When was he supposed to fit in sex? He had time for a five-minute fumble in a closet, maybe.

For Angus, sex was more than a five-minute fumble. Sex was like food, fine wine, something to be enjoyed slowly, with every sense, worth all the effort and time. For sex you needed the right ingredients. The right setting, the right woman. And all the skill and attention you could lavish on it.

English teacher Miss Elisabeth Read was, for whatever reason, the right ingredient.

Angus leaned further back into the chair, stretching his legs out beneath the table and clasping his hands behind his neck. Who would’ve thought he would ever have the hots for a teacher?

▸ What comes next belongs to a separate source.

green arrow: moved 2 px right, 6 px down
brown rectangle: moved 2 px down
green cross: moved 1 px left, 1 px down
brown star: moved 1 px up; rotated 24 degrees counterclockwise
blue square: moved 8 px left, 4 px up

He laughed quietly and pictured it.

Miss Read leaned forward over her desk, breasts straining against a prissy blouse, undone to show her glorious cleavage. She frowned, and then ran her tongue over moist, glossy lips.

‘You’ve been naughty, MacAllister,’ she growled, lowering her eyelids seductively. ‘I need to see you after the lesson.
Do you need another coffee to wake you up?’

Angus, smiling broadly with his eyes closed, realised that the voice in his head had become real.

He opened his eyes to see Miss Strict Schoolteacher transformed into the actual Miss Elisabeth Read, looking considerably less welcoming than she had in his fantasy. She wore a chocolate-brown top, loose crème-caramel linen trousers, and dangly turquoise earrings. Her hair fell straight down over her shoulders. Her eyes, the same colour as her jumper, regarded him with wariness.

He stood and held out his hand. ‘Elisabeth, I’m glad to see you again.’

For the second before she shook his hand he anticipated the pleasure of touching her, and then his hand was wrapped around hers again. Her skin was smooth, soft, her grip strong. She wore a chunky silver moonstone ring. The tips of her fingers were cold, but her palm was warm. He wondered if she was like her hand: cold on the outside, warm and welcoming and passionate on the inside.

‘Mr MacAllister. Thank you for meeting me.’ She withdrew her hand, and though he searched for the awareness he’d seen in her eyes the last time they’d touched, she was hiding it better now.

‘Call me Angus.’ He reached round the tiny table and pulled her chair out for her. ‘What would you like to drink?’

‘Oh.’ Her smooth forehead creased slightly as she thought about it. ‘Just a filter coffee, please, with skim milk if they’ve got it.’ She sat down.